By the time responders arrived at the scene, it was clear that there was nothing they could have done. Rigor mortis had already started to set in, one of the responders said.
"Haze" was created by the Gordie Project, an organization created after Bailey's death that seeks to prevent alcohol abuse and hazing.
Every year, an average of 1,825 college students between the ages of 18 and 24 die of alcohol-related injuries, according to the National Institute on Alcohol Abuse and Alcoholism.
Four out of five college students drink alcohol, and half of those who do, according to the NIAAA, consume alcohol through binge drinking. Binge drinking is defined by having four drinks for women and five drinks for men in two hours.
The 26 pledge members were taken up on a mountain and were left with four 1.75-liter bottles of 80-proof Ten High Bourbon Whiskey and six 1.5-liter bottles of Carlo Rossi wine and were told to drink all of it within a half hour, according to reports released after Bailey's death.
When the students went back to the house, it was clear that Bailey was very inebriated, according to Jack Gilles, one of the 26 pledges who was with Bailey.

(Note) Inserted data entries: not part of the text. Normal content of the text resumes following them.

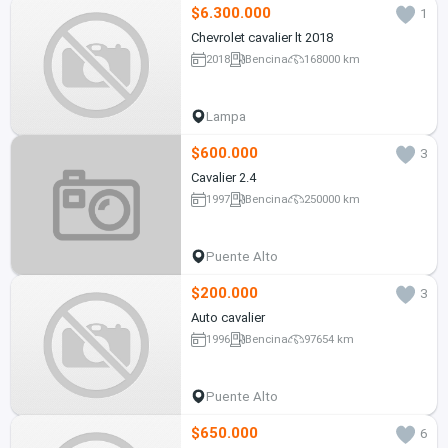
$6.300.000
1
Chevrolet cavalier lt 2018
2018
Bencina
168000 km
Lampa
$600.000
3
Cavalier 2.4
1997
Bencina
250000 km
Puente Alto
$200.000
3
Auto cavalier
1996
Bencina
97654 km
Puente Alto
$650.000
6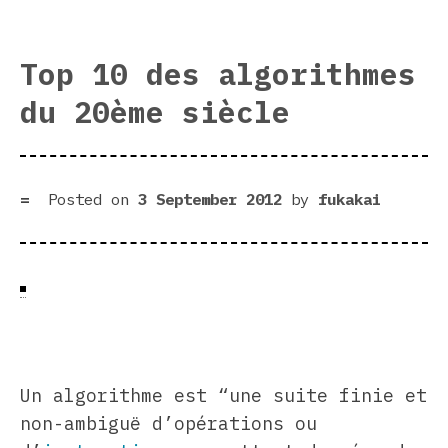
Top 10 des algorithmes
du 20ème siècle
Posted on
3 September 2012
by
fukakai
Un algorithme est “une suite finie et
non-ambiguë d’opérations ou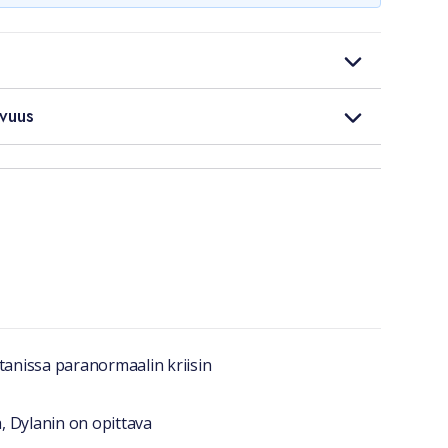
vuus
tanissa paranormaalin kriisin
 Dylanin on opittava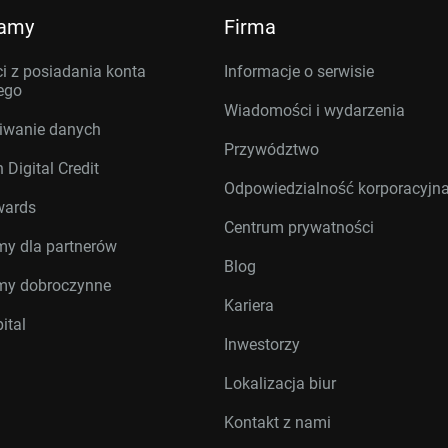
ramy
Firma
i z posiadania konta
Informacje o serwisie
ego
Wiadomości i wydarzenia
iwanie danych
Przywództwo
 Digital Credit
Odpowiedzialność korporacyjn
wards
Centrum prywatności
my dla partnerów
Blog
my dobroczynne
Kariera
ital
Inwestorzy
Lokalizacja biur
Kontakt z nami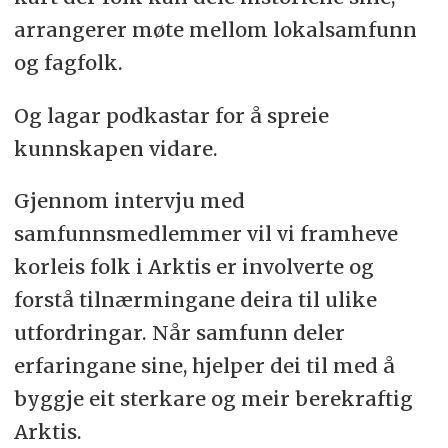
arrangerer møte mellom lokalsamfunn
og fagfolk.
Og lagar podkastar for å spreie
kunnskapen vidare.
Gjennom intervju med
samfunnsmedlemmer vil vi framheve
korleis folk i Arktis er involverte og
forstå tilnærmingane deira til ulike
utfordringar. Når samfunn deler
erfaringane sine, hjelper dei til med å
byggje eit sterkare og meir berekraftig
Arktis.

Bailey was left on a couch in the library of the house to sleep it off. No one called for help until the next morning.
"The poor kid was left by himself with no one to help him," Murtha said.
"Haze" was shown to parents before the screening on Wednesday, April 3, for the high school students.
"What bothers me is that my kids at 13 and 16 would in a minute call 911," Murtha said. "They were all in college and no one called."
Murtha and Diane McDermott, also from Wilton, both felt that their children should see the film, even though none of them are going to college within the next year. They spoke of trying to get the film to be shown in Wilton.